We wanted to understand how mice actually see, especially since they perform visual tasks that earlier studies suggested they shouldn’t be able to do, and we wanted to understand natural vision computationally. 

Working with my colleague Steve Zucker, we developed the idea of an encoding manifold – a way to organise neurons based on their responses, rather than focusing on the stimuli. Zucker’s and my subsequent work together with retinal neurobiologist Greg Field revealed a profound difference between the ways that visual neurons are organised in retina and cortex.  All our work on this problem depended on talented and creative postdoctoral fellows, most prominently Luciano Dyballa, who now has a faculty position in Madrid.

This approach allows us to visualise the structure of neural responses in a way that’s grounded in the data. It’s not just about pretty pictures; the distances on the manifold reflect real differences in neuronal properties. While we can’t yet infer the circuit from the manifold alone, as different circuits could produce the same manifold, it’s a powerful tool for probing both biological and artificial neural networks.

Neural encoding manifolds for the output cells of the mouse retina.  Note the clusters of neurons, which are retinal ganglion cells of the same types. Credit: Dr. Luciano Dyballa, (Assistant Professor of Computer Science), IE University, Madrid.
 
Neural encoding manifolds for the cells of the mouse primary visual cortex.  Note that the manifold is completely smooth and continuous, with no clusters of neurons like those of the retina.  We explore how visual information is so dramatically transformed. Credit: Dr. Luciano Dyballa, (Assistant Professor of Computer Science), IE University, Madrid.

Your recent work has demonstrated multimodal signals even in primary sensory cortical areas. Do you think there are limits to this multimodal potential?

Yes, I think there are limits. Our experiments are designed to show significant effects.  But just because something is statistically significant doesn’t mean it necessarily matters to the animal. I am confident that our demonstration of a high-gain state in the visual cortex is real and operates in naïve animals.  But in highly trained animals, the entire brain can become engaged in a task.

Ultimately, I think the future lies in studying natural behaviour in freely moving animals. That’s where we’ll get the most accurate picture of how the brain really works.

Photo of Michael Stryker smiling

About Michael Stryker

Michael Stryker studied at Deep Springs College and the University of Michigan, where he earned a B.A. in philosophy with a minor in mathematics and worked in the laboratory of James Olds.
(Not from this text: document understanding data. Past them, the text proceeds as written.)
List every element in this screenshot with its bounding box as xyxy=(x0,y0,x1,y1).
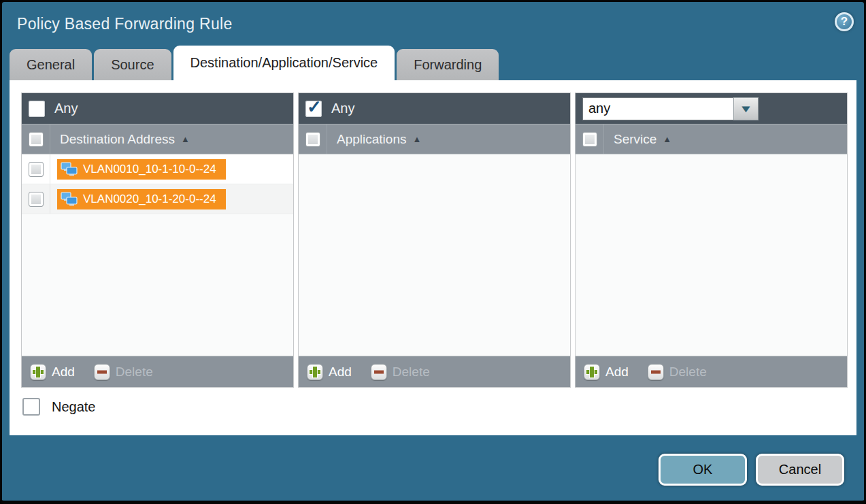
checkmark-icon: ✓ xyxy=(307,97,322,118)
add-button[interactable]: Add xyxy=(30,364,75,380)
applications-list xyxy=(299,154,570,356)
chevron-down-icon: ▼ xyxy=(739,103,753,114)
applications-panel: ✓ Any Applications ▲ Add xyxy=(298,93,571,388)
tab-source[interactable]: Source xyxy=(94,49,171,80)
negate-option: Negate xyxy=(22,398,96,416)
tab-destination-application-service[interactable]: Destination/Application/Service xyxy=(173,46,395,80)
sort-asc-icon[interactable]: ▲ xyxy=(181,134,190,144)
destination-address-chip[interactable]: VLAN0010_10-1-10-0--24 xyxy=(57,159,226,180)
cancel-button[interactable]: Cancel xyxy=(756,454,844,486)
applications-column-header: Applications ▲ xyxy=(299,124,570,154)
service-combobox: ▼ xyxy=(582,97,759,120)
table-row[interactable]: VLAN0010_10-1-10-0--24 xyxy=(22,154,293,184)
network-icon xyxy=(61,162,78,177)
destination-any-bar: Any xyxy=(22,93,293,124)
network-icon xyxy=(61,192,78,207)
add-icon xyxy=(30,364,46,380)
tab-bar: General Source Destination/Application/S… xyxy=(10,46,499,80)
add-button[interactable]: Add xyxy=(584,364,629,380)
destination-any-checkbox[interactable] xyxy=(29,101,45,117)
destination-any-label: Any xyxy=(54,101,78,116)
applications-select-all-checkbox[interactable] xyxy=(305,132,320,147)
ok-button[interactable]: OK xyxy=(659,454,747,486)
row-checkbox[interactable] xyxy=(29,162,44,177)
delete-button[interactable]: Delete xyxy=(94,364,153,380)
panels-container: Any Destination Address ▲ xyxy=(21,93,848,388)
row-checkbox[interactable] xyxy=(29,192,44,207)
delete-icon xyxy=(94,364,110,380)
destination-column-label[interactable]: Destination Address xyxy=(60,132,175,147)
dialog-title: Policy Based Forwarding Rule xyxy=(17,15,233,33)
policy-based-forwarding-dialog: Policy Based Forwarding Rule ? General S… xyxy=(0,0,866,504)
applications-column-label[interactable]: Applications xyxy=(337,132,406,147)
delete-icon xyxy=(371,364,387,380)
service-dropdown-button[interactable]: ▼ xyxy=(733,97,759,120)
add-icon xyxy=(307,364,323,380)
applications-any-bar: ✓ Any xyxy=(299,93,570,124)
destination-address-label: VLAN0020_10-1-20-0--24 xyxy=(83,192,216,206)
destination-select-all-checkbox[interactable] xyxy=(29,132,44,147)
delete-button[interactable]: Delete xyxy=(648,364,707,380)
negate-label: Negate xyxy=(52,399,96,415)
add-icon xyxy=(584,364,600,380)
destination-address-label: VLAN0010_10-1-10-0--24 xyxy=(83,163,216,176)
dialog-footer: OK Cancel xyxy=(2,435,864,501)
sort-asc-icon[interactable]: ▲ xyxy=(663,134,671,144)
applications-any-label: Any xyxy=(331,101,354,116)
service-toolbar: Add Delete xyxy=(576,356,847,387)
help-icon[interactable]: ? xyxy=(835,12,854,31)
service-dropdown-bar: ▼ xyxy=(576,93,847,124)
service-panel: ▼ Service ▲ Add xyxy=(575,93,848,388)
tab-general[interactable]: General xyxy=(10,49,92,80)
destination-toolbar: Add Delete xyxy=(22,356,293,387)
destination-column-header: Destination Address ▲ xyxy=(22,124,293,154)
destination-panel: Any Destination Address ▲ xyxy=(21,93,294,388)
tab-forwarding[interactable]: Forwarding xyxy=(397,49,499,80)
applications-toolbar: Add Delete xyxy=(299,356,570,387)
negate-checkbox[interactable] xyxy=(22,398,40,416)
table-row[interactable]: VLAN0020_10-1-20-0--24 xyxy=(22,184,293,214)
service-column-header: Service ▲ xyxy=(576,124,847,154)
service-list xyxy=(576,154,847,356)
tab-content: Any Destination Address ▲ xyxy=(10,80,856,435)
service-select-all-checkbox[interactable] xyxy=(582,132,597,147)
service-column-label[interactable]: Service xyxy=(614,132,656,147)
destination-address-chip[interactable]: VLAN0020_10-1-20-0--24 xyxy=(57,189,226,209)
add-button[interactable]: Add xyxy=(307,364,352,380)
delete-icon xyxy=(648,364,664,380)
sort-asc-icon[interactable]: ▲ xyxy=(412,134,421,144)
applications-any-checkbox[interactable]: ✓ xyxy=(305,101,322,117)
service-dropdown-input[interactable] xyxy=(582,97,733,120)
destination-list: VLAN0010_10-1-10-0--24 xyxy=(22,154,293,356)
delete-button[interactable]: Delete xyxy=(371,364,430,380)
He earned the Ph.D. in Peter Schiller's laboratory at M.I.T. in 1975, followed by postdoctoral research with David Hubel and Torsten Wiesel at the Harvard Medical School. He joined the Physiology Department and nascent neuroscience program at UCSF as an assistant professor in 1978, holds the W.F. Ganong Chair of Physiology at UCSF, and serves on the Board of Directors of the Allen Institute. He has been honoured by the W. Alden Spencer Prize from Columbia, the Ralph W. Gerard Prize from the Society for Neuroscience, and by election to the American Academy of Arts and Sciences and the U.S. National Academy of Sciences.  

His laboratory’s research focuses on the role of neural activity in the development and plasticity of precise connections within the central nervous system. Most of his work has been on the visual system, in recent years on the visual cortex of the mouse. Current experiments seek to understand the cellular and neural circuit mechanisms of activity-dependent cortical plasticity, the interactions between neural activity and molecular cues in the formation of cortical maps, the difference between the limited plasticity in the adult brain and the much greater plasticity during critical periods in early life, and novel mathematical means for understanding cortical coding. His experiments take advantage of transgenic mice and optical as well as electrical approaches for recording from and labelling and perturbing connections of specific cells.